Diplomacy
Tournaments

Tournament #2

John Newbury        17 July 2012

Home > Diplomacy > Tournaments > Tournament2

Tournaments for AI in the Game of Diplomacy: Tournament #2


Method

Tournament #2 finished on 17 November 2005. The same method was used as in Tournament #1, but with three additional bots, HoldBot, RandBot and Project20M. See Bots for details for the players.

The tournament was directed automatically by the (ad hoc) DeepLoamSea Tournament Director Tools (DTDT). 1000 games of STANDARD variant Diplomacy were controlled by David Norman's DAIDE Server, with results being saved to an Access database for later analysis.

For each game, the first bot to be selected was the one that had played the fewest times so far in the tournament (selected arbitrarily when equal).
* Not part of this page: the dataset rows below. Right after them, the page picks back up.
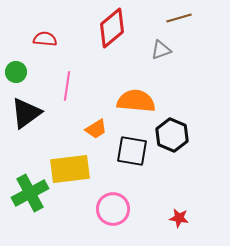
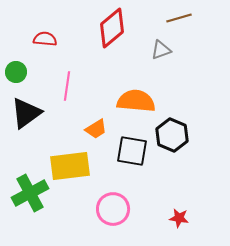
yellow rectangle: moved 3 px up
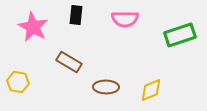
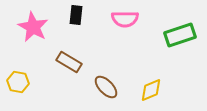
brown ellipse: rotated 45 degrees clockwise
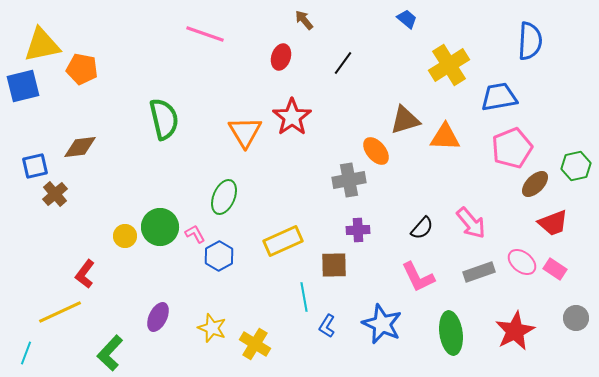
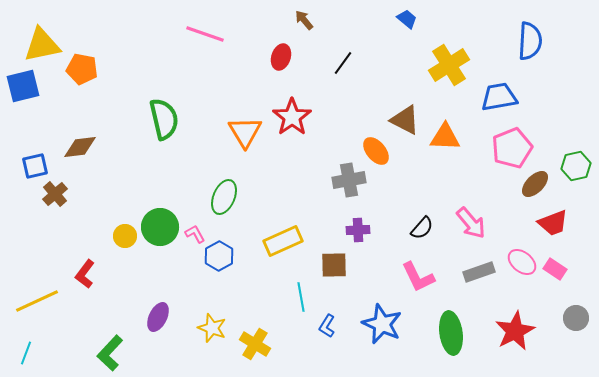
brown triangle at (405, 120): rotated 44 degrees clockwise
cyan line at (304, 297): moved 3 px left
yellow line at (60, 312): moved 23 px left, 11 px up
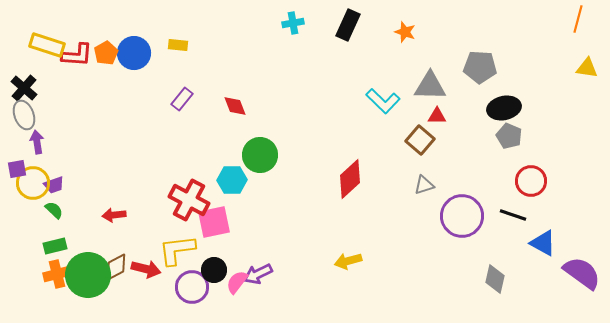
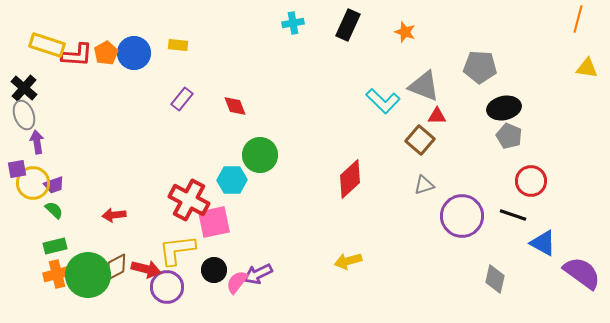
gray triangle at (430, 86): moved 6 px left; rotated 20 degrees clockwise
purple circle at (192, 287): moved 25 px left
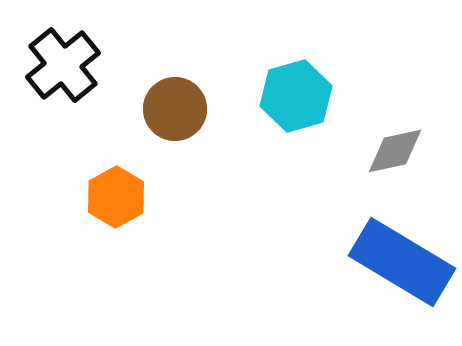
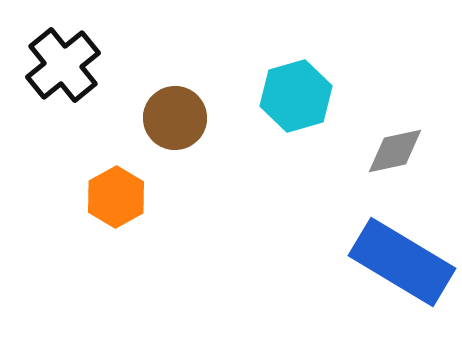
brown circle: moved 9 px down
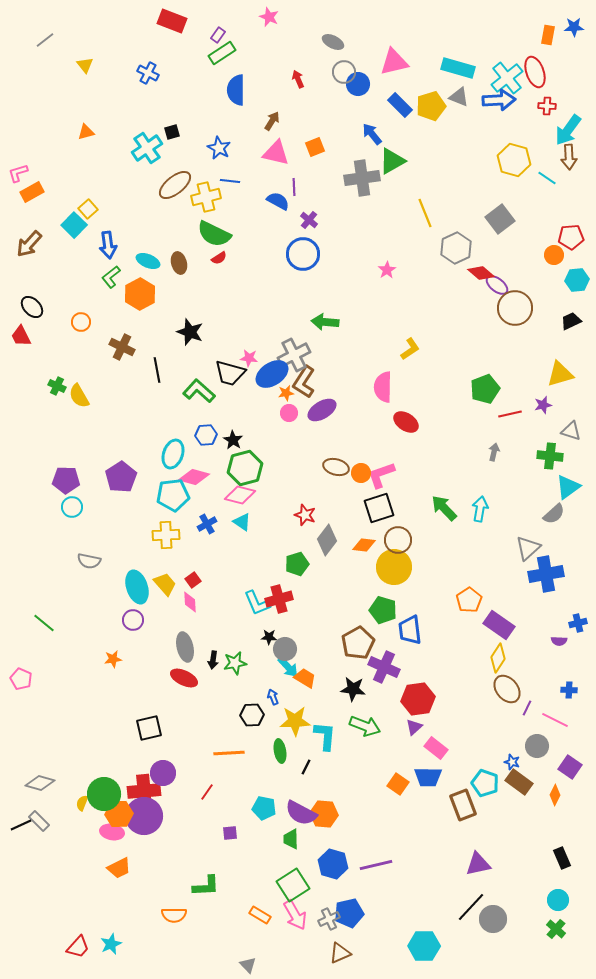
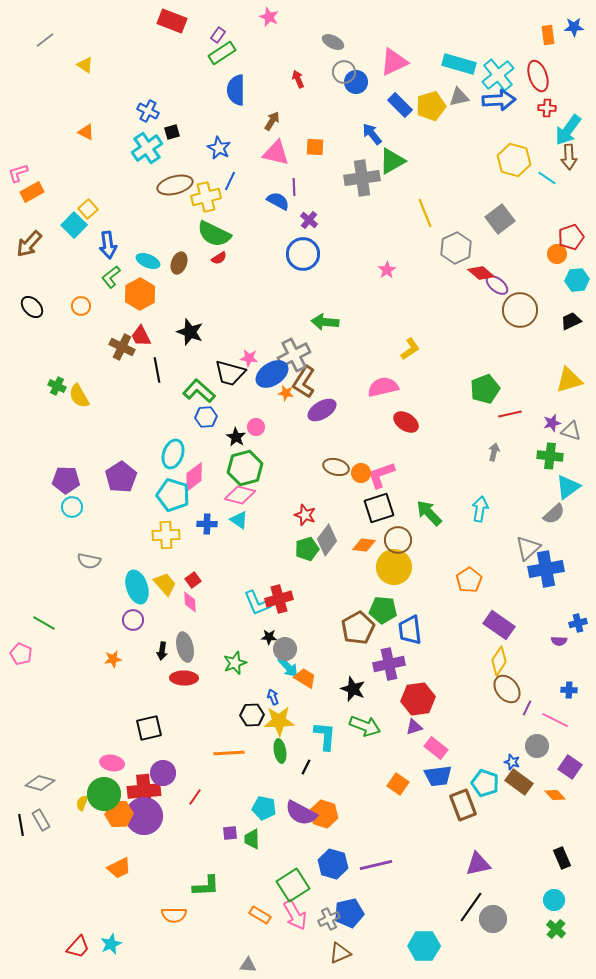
orange rectangle at (548, 35): rotated 18 degrees counterclockwise
pink triangle at (394, 62): rotated 12 degrees counterclockwise
yellow triangle at (85, 65): rotated 18 degrees counterclockwise
cyan rectangle at (458, 68): moved 1 px right, 4 px up
red ellipse at (535, 72): moved 3 px right, 4 px down
blue cross at (148, 73): moved 38 px down
cyan cross at (507, 78): moved 9 px left, 3 px up
blue circle at (358, 84): moved 2 px left, 2 px up
gray triangle at (459, 97): rotated 35 degrees counterclockwise
red cross at (547, 106): moved 2 px down
orange triangle at (86, 132): rotated 42 degrees clockwise
orange square at (315, 147): rotated 24 degrees clockwise
blue line at (230, 181): rotated 72 degrees counterclockwise
brown ellipse at (175, 185): rotated 24 degrees clockwise
red pentagon at (571, 237): rotated 15 degrees counterclockwise
orange circle at (554, 255): moved 3 px right, 1 px up
brown ellipse at (179, 263): rotated 35 degrees clockwise
brown circle at (515, 308): moved 5 px right, 2 px down
orange circle at (81, 322): moved 16 px up
red trapezoid at (21, 336): moved 120 px right
yellow triangle at (560, 374): moved 9 px right, 6 px down
pink semicircle at (383, 387): rotated 76 degrees clockwise
orange star at (286, 393): rotated 21 degrees clockwise
purple star at (543, 405): moved 9 px right, 18 px down
pink circle at (289, 413): moved 33 px left, 14 px down
blue hexagon at (206, 435): moved 18 px up
black star at (233, 440): moved 3 px right, 3 px up
pink diamond at (194, 477): rotated 52 degrees counterclockwise
cyan pentagon at (173, 495): rotated 24 degrees clockwise
green arrow at (444, 508): moved 15 px left, 5 px down
cyan triangle at (242, 522): moved 3 px left, 2 px up
blue cross at (207, 524): rotated 30 degrees clockwise
green pentagon at (297, 564): moved 10 px right, 15 px up
blue cross at (546, 574): moved 5 px up
orange pentagon at (469, 600): moved 20 px up
green pentagon at (383, 610): rotated 12 degrees counterclockwise
green line at (44, 623): rotated 10 degrees counterclockwise
brown pentagon at (358, 643): moved 15 px up
yellow diamond at (498, 658): moved 1 px right, 3 px down
black arrow at (213, 660): moved 51 px left, 9 px up
green star at (235, 663): rotated 10 degrees counterclockwise
purple cross at (384, 667): moved 5 px right, 3 px up; rotated 36 degrees counterclockwise
red ellipse at (184, 678): rotated 24 degrees counterclockwise
pink pentagon at (21, 679): moved 25 px up
black star at (353, 689): rotated 15 degrees clockwise
yellow star at (295, 721): moved 16 px left
purple triangle at (414, 727): rotated 24 degrees clockwise
blue trapezoid at (428, 777): moved 10 px right, 1 px up; rotated 8 degrees counterclockwise
red line at (207, 792): moved 12 px left, 5 px down
orange diamond at (555, 795): rotated 70 degrees counterclockwise
orange hexagon at (324, 814): rotated 12 degrees clockwise
gray rectangle at (39, 821): moved 2 px right, 1 px up; rotated 15 degrees clockwise
black line at (21, 825): rotated 75 degrees counterclockwise
pink ellipse at (112, 832): moved 69 px up
green trapezoid at (291, 839): moved 39 px left
cyan circle at (558, 900): moved 4 px left
black line at (471, 907): rotated 8 degrees counterclockwise
gray triangle at (248, 965): rotated 42 degrees counterclockwise
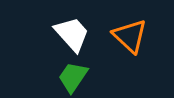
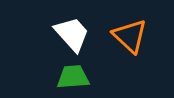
green trapezoid: rotated 52 degrees clockwise
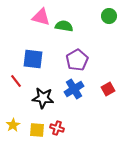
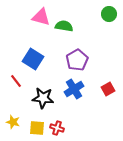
green circle: moved 2 px up
blue square: rotated 25 degrees clockwise
yellow star: moved 3 px up; rotated 24 degrees counterclockwise
yellow square: moved 2 px up
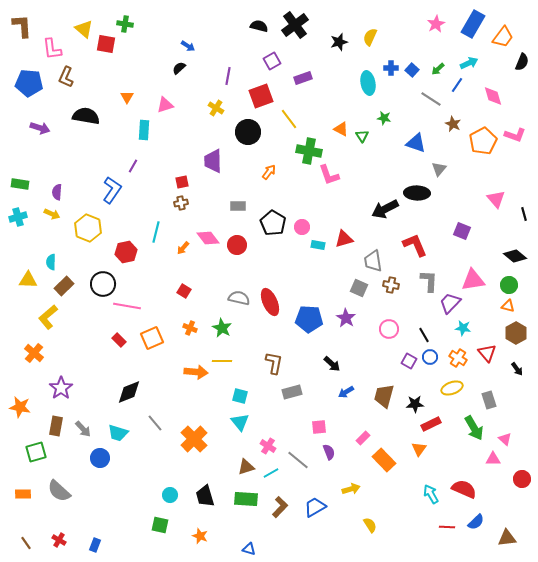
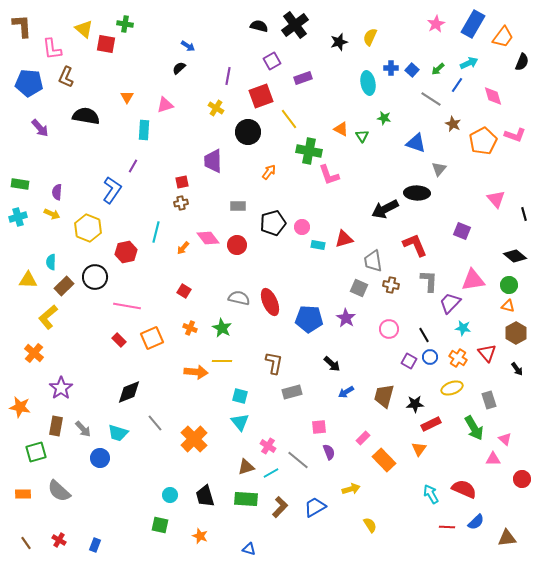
purple arrow at (40, 128): rotated 30 degrees clockwise
black pentagon at (273, 223): rotated 25 degrees clockwise
black circle at (103, 284): moved 8 px left, 7 px up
Further bots for the game were selected uniformly at random from those available, with a given selection having no effect on the probabilities for later selections in the game. If a game seemed to hang (indicated by no advancing of turn for many seconds, depending on stage) it was terminated and rerun. The same selection of bots were used for a rerun to avoid biasing against selecting error-prone bots. (There was otherwise a significant bias. However, the Server would generally assign bots to different powers next time, so there would be a bias against any specific bot-power assignments that tended to hang.) In this way, each game comprised a uniformly random mixture of bots, including possible clones of a bot, but (because of how the first bot was selected in each game) the choice of games to play was such as to tend to minimise the variation in number of times each bot was selected over the whole tournament. (As the current Server always randomly assigns specified bot to available powers, it was not possible actively to minimise variation in assignment of a given bot to a given power.)

Each game was terminated when a bot had gained more than half the supply centres (normal finish), or when there had been no change to supply centre scores for a year (potential stalemate). (I believe that none of the bots used would ever request or offer any draw or solo win.)

Server

The following optional (David Norman's) DAIDE Server version 0.25 flags were set:

NB: -ptl=1 (press time limit before deadline) would have been set, but caused Server failure (at least in version 0.24). However, as no bot here could use press, all press settings were irrelevant in this tournament.

Bots

The names and versions of the cohort of 13 competing bots were, alphabetically:

See the Bots for details.

Results

The tournament of 1000 games took about 8 hours to run on an AMD 3400 with 1 GB of RAM under Windows XP Home, with little other concurrent activity. 26% of the time was spent in game set-up, which included the time to start the server and bots, and that wasted on playing games that hung before completion, 9 of which had of which took over a minute (the longest being 163 seconds) and must have taken exceptionally many restarts to succeed. Of the 74% of time that was actually devoted to playing successful games, the mean time per year was 1.49 seconds. Although not directly measured, from casual observation, the set time limits rarely expired (except when totally hung) – turns rarely taking more than a fraction of a second.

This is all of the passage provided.